Mencintai HTI dan Panji Rasulullah



KabarPos.Com - HTI (Hizbut Tahrir Indonesia) tampaknya tiada henti memberikan warning dan alarm bagi negeri ini. Pasalnya di bulan ini saja, HTI menggelar kampanye Masirah Panji Rasulullah. Sebagai orang awam, kami kehabisan akal. Mengapa mereka sampai-sampai mengampanyekan bendera hitam dan putih yang bertuliskan laa ilahaillallah muhammad rasulullah? Sekilas aneh, kami pun menganggapnya seperti bendera ISIS dan Daulah Islam.

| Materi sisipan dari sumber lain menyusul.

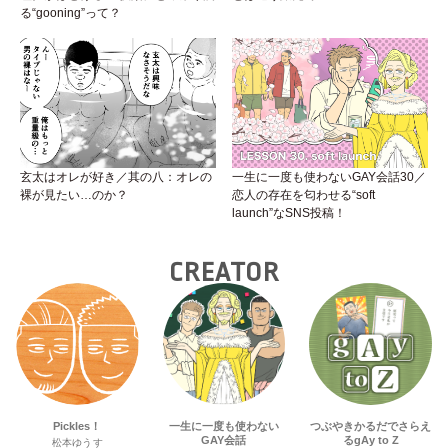
る“gooning”って？
玄太はオレが好き／其の八：オレの
一生に一度も使わないGAY会話30／
裸が見たい…のか？
恋人の存在を匂わせる“soft
launch”なSNS投稿！
CREATOR
Pickles！
一生に一度も使わない
つぶやきかるだでさらえ
GAY会話
るgAy to Z
松本ゆうす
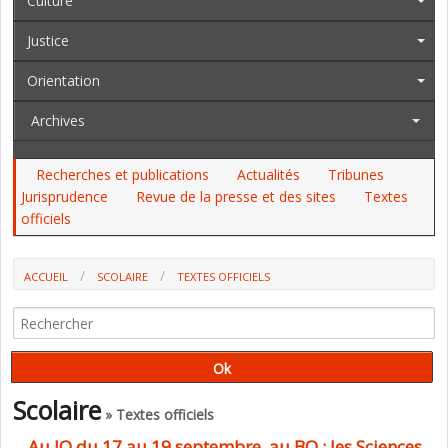
Culture
Justice
Orientation
Archives
Recherches et publications
Actualités
Tribunes
Jurisprudence
Revue de la presse et des sites
Textes
officiels
ACCUEIL
SCOLAIRE
TEXTES OFFICIELS
Scolaire
» Textes officiels
Au JO du 17 au 19 septembre, au BO : les Sciences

Di tengah kebingungan itu kami merasa aneh, kok ada yang tega merebut dan merampas bendera yang dibawa oleh HTI pada kampanyenya? Bahkan ada yang melukai dan menghadangnya? Ada apa gerangan? Inilah kiranya yang menelisik hati kami untuk mencari tahu HTI dan panji Rasulullah. Baru kali ini, kami tertarik dengan kegigihan HTI dalam mengenalkan panji Rasulullah. Padahal biasanya HTI membawa tema yang garang dan panas. Seperti Selamatkan Indonesia dari Neo Liberalisme dan Neo Imprealisme. Ada pula Ganti Sistem dan Rezim dengan Syariah dan Khilafah.

Kami mencoba merujuk sumber terpercaya dari website HTI terkait latar belakang berdirinya dan kegiatannya. Sungguh HTI begitu mencintai negeri ini. Karenanya dakwah yang dilakukan bersifat pemikiran untuk merubah persepsi agar mencintai Islam; politik yang dimaknai bahwa negara harus mengurusi urusan rakyatnya dengan syariah Islam; serta tanpa kekerasan sebagaimana dakwah Nabi Muhammad Saw. Ternyata itulah rahasia HTI selama berdakwah. Pantas saja umat menyambutnya dengan gegap gempita, meski hanya sebagian kecil menolak.

Terkait Panji Rasulullah kami baru mengetahui bahwa bendera itu ada dalilnya. Jika dikaji bendera itu bentuk ittiba’, bukan menyalahi sunnah Nabi Saw. HTI dalam penjelasannya di saluran resmi dan buku kajiannya menjelaskan bahwa panji Rasul itu al Liwa’ berwarna putih dan ar-Rayah berwarna hitam. Pasalnya, saat ini banyak yang salah sangka dan berpaham salah. Untuk menepis itu berdasarkan penuturan Ibnu Abbas ra.:

“Rayah Rasulullah Saw berwarna hitam dan Liwa’ beliau berwarna putih; tertulis di situ Laa ilaaha illallah Muhammad Rasulullah” (HR Abu Syaikh ak-Ashbahani dalam Akhlaq an Nabiy saw).

Jika dipikir secara matang tidak ada alasan untuk membenci HTI. Mereka juga bagian dari umat Islam ini. Selama ini media dan pembenci senantiasa menebarkan fitnah, hasutan, dan hoax tentang HTI. Di sisi lain, bendera yang dikampanyekan HTI itu bendera umat Islam. Karena berisi tauhid, bahkan persaksian kita sebagai umat Islam dalam dua kalimat syahadat. Kini kami mencoba mencintai HTI seutuhnya dan ingin sekali mengibarkan panji Rasullah Saw di seluruh penjuru dunia. Jangan gentar dengan musuh-musuh Islam. Tetaplah tegar dan sabar dalam berjuang, sahabat HTI dan umat Islam semuanya. We love you, full.